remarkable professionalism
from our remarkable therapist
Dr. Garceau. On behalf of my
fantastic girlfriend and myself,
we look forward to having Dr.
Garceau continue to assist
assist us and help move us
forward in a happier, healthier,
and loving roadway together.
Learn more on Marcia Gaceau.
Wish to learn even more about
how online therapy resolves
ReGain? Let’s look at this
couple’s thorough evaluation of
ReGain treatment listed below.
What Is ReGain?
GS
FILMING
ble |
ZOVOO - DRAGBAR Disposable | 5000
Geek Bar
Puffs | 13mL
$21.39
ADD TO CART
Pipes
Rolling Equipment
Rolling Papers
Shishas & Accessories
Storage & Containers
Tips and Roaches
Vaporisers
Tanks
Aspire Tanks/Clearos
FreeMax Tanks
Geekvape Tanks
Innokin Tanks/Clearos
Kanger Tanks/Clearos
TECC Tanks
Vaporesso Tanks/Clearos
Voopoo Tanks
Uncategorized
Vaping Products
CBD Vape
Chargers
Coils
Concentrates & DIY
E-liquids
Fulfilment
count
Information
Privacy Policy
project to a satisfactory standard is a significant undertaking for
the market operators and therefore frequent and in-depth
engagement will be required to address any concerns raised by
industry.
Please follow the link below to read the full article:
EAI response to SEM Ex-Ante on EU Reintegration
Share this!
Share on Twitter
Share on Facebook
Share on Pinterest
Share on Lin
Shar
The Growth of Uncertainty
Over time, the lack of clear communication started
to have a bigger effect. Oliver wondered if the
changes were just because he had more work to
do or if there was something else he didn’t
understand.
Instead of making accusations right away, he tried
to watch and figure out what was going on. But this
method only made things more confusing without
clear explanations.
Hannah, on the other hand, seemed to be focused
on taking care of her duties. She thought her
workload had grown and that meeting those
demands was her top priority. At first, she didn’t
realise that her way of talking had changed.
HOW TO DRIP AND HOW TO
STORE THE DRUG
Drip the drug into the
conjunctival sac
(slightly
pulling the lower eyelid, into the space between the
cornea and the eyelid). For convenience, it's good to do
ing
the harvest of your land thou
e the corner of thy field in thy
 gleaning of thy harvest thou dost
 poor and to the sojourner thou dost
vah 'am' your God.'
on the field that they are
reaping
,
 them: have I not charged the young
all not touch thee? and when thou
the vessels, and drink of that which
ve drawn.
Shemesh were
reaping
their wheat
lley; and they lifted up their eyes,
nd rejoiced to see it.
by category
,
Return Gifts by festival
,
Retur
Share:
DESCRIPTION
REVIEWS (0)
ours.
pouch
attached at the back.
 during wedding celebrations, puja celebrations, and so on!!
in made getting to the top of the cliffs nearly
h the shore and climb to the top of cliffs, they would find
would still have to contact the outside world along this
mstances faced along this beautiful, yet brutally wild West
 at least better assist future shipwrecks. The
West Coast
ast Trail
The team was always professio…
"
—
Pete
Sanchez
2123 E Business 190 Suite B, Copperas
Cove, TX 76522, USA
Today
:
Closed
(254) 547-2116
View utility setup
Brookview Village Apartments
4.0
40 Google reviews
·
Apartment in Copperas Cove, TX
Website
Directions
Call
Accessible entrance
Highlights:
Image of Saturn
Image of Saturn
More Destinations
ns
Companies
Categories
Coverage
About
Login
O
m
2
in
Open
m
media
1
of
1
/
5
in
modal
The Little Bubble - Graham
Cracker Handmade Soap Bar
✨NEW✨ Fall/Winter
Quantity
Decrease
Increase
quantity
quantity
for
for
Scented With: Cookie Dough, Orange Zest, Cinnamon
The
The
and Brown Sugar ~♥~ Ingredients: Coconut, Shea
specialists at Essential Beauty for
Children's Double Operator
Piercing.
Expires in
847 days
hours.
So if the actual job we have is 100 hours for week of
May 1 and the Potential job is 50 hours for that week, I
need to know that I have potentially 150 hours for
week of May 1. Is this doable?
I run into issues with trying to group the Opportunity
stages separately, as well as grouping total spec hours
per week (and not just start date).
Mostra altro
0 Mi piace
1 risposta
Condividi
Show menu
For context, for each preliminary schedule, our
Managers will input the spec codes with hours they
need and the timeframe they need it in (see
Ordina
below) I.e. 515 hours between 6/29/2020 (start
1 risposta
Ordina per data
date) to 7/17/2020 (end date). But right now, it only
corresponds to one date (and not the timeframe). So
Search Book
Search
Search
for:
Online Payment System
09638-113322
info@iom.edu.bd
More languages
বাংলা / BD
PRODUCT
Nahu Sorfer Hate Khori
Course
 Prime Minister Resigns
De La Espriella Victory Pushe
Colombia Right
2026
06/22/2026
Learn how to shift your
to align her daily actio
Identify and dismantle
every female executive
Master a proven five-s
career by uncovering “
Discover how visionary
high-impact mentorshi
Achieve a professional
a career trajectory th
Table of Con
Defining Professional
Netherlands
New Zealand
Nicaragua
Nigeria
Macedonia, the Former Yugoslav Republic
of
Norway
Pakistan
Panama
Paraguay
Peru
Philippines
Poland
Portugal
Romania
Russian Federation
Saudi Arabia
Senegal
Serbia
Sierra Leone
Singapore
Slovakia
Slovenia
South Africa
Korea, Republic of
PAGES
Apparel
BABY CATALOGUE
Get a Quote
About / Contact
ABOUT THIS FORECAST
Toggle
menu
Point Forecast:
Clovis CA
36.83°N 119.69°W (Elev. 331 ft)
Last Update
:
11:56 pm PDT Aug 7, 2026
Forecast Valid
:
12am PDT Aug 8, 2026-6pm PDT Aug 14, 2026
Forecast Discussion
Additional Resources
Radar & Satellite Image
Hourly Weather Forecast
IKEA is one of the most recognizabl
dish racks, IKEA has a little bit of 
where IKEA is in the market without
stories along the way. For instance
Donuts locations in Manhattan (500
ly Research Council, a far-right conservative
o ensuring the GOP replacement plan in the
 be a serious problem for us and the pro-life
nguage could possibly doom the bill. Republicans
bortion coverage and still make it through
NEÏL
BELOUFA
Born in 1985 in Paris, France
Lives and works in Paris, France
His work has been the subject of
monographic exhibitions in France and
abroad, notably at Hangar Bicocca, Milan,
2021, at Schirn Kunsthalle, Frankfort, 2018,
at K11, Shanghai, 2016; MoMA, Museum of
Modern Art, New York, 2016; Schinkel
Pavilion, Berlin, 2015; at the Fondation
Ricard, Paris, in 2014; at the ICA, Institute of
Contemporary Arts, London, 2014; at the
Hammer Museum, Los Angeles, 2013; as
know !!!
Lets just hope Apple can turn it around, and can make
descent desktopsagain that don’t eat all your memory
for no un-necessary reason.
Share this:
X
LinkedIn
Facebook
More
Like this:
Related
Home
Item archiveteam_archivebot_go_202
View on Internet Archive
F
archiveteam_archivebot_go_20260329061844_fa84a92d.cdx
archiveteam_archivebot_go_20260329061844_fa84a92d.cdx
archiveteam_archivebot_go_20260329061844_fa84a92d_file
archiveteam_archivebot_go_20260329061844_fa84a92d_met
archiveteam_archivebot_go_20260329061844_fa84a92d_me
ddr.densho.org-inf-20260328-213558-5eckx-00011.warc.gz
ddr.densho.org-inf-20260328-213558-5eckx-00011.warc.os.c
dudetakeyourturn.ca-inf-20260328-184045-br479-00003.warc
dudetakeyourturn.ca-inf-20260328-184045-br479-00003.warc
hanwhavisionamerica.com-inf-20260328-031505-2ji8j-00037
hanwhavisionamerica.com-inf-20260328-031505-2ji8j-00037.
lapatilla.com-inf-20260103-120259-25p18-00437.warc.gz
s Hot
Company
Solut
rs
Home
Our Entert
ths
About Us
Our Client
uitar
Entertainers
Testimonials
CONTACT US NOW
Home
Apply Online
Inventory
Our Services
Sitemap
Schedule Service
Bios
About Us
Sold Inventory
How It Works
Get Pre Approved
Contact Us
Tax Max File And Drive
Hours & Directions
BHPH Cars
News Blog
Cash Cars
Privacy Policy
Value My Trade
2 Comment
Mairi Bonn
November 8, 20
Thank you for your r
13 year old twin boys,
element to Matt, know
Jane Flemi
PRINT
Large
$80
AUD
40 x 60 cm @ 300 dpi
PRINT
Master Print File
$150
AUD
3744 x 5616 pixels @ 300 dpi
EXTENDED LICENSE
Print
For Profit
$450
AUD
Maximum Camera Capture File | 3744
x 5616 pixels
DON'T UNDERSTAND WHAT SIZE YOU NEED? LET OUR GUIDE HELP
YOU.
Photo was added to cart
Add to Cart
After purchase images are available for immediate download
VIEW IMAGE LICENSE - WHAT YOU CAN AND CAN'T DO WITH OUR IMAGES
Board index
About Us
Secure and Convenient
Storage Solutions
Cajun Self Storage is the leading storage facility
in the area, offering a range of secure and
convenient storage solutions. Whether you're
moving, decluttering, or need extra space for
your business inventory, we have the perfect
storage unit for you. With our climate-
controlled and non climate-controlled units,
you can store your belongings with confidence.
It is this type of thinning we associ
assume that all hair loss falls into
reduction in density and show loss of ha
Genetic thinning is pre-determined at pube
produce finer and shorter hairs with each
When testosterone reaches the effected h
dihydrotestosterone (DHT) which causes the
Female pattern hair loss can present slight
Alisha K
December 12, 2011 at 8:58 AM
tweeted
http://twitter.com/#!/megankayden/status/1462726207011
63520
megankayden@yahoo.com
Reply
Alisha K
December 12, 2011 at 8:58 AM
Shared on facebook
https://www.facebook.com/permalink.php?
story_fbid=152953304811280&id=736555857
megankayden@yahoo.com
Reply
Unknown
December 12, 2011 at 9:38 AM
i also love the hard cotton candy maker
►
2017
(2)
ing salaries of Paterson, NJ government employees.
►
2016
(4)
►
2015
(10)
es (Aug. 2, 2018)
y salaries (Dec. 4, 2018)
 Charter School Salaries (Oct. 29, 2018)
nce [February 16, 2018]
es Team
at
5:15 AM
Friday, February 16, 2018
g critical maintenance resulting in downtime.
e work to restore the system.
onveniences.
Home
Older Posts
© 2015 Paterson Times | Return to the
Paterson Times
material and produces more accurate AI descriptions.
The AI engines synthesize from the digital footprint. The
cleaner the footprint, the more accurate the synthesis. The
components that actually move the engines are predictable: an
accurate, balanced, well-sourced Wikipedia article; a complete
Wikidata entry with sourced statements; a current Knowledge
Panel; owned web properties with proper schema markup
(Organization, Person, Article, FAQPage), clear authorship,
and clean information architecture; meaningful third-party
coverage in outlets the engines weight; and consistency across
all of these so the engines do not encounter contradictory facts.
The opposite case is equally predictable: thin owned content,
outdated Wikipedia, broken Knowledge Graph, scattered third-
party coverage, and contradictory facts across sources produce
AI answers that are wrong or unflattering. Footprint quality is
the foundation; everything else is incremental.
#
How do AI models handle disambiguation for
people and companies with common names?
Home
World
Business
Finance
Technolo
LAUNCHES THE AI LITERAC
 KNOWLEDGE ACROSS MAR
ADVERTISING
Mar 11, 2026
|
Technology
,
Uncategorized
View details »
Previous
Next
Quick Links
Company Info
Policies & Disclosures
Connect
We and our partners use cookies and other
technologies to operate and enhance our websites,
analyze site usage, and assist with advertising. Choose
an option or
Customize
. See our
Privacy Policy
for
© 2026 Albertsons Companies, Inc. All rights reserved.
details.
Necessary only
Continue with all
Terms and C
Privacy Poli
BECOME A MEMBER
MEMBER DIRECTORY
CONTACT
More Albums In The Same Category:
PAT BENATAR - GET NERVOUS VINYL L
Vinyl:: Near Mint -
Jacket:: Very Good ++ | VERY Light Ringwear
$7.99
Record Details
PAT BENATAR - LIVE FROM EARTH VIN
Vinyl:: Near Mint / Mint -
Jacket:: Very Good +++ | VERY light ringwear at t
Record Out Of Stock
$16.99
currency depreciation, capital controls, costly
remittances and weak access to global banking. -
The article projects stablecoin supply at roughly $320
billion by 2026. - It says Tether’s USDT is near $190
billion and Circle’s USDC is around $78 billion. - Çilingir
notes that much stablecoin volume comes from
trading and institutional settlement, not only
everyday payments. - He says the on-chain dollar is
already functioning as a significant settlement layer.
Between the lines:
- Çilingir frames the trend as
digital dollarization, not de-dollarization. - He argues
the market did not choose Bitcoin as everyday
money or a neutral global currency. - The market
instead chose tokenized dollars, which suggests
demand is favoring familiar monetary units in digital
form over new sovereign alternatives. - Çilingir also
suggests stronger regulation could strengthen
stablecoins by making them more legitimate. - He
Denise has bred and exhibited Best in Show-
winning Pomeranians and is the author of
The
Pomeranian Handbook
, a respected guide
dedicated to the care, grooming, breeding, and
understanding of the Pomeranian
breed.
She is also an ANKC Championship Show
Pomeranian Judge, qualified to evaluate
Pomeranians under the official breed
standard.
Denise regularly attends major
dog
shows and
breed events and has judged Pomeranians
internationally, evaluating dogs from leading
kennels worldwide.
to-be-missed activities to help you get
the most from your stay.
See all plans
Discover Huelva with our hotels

### EXERCISE INSTRUCTIONS
Please give an exact restatement of only the lines from the beginning of the material above to the line with "to have a bigger", inclusive.

### REPLY
remarkable professionalism
from our remarkable therapist
Dr. Garceau. On behalf of my
fantastic girlfriend and myself,
we look forward to having Dr.
Garceau continue to assist
assist us and help move us
forward in a happier, healthier,
and loving roadway together.
Learn more on Marcia Gaceau.
Wish to learn even more about
how online therapy resolves
ReGain? Let’s look at this
couple’s thorough evaluation of
ReGain treatment listed below.
What Is ReGain?
GS
FILMING
ble |
ZOVOO - DRAGBAR Disposable | 5000
Geek Bar
Puffs | 13mL
$21.39
ADD TO CART
Pipes
Rolling Equipment
Rolling Papers
Shishas & Accessories
Storage & Containers
Tips and Roaches
Vaporisers
Tanks
Aspire Tanks/Clearos
FreeMax Tanks
Geekvape Tanks
Innokin Tanks/Clearos
Kanger Tanks/Clearos
TECC Tanks
Vaporesso Tanks/Clearos
Voopoo Tanks
Uncategorized
Vaping Products
CBD Vape
Chargers
Coils
Concentrates & DIY
E-liquids
Fulfilment
count
Information
Privacy Policy
project to a satisfactory standard is a significant undertaking for
the market operators and therefore frequent and in-depth
engagement will be required to address any concerns raised by
industry.
Please follow the link below to read the full article:
EAI response to SEM Ex-Ante on EU Reintegration
Share this!
Share on Twitter
Share on Facebook
Share on Pinterest
Share on Lin
Shar
The Growth of Uncertainty
Over time, the lack of clear communication started
to have a bigger effect. Oliver wondered if the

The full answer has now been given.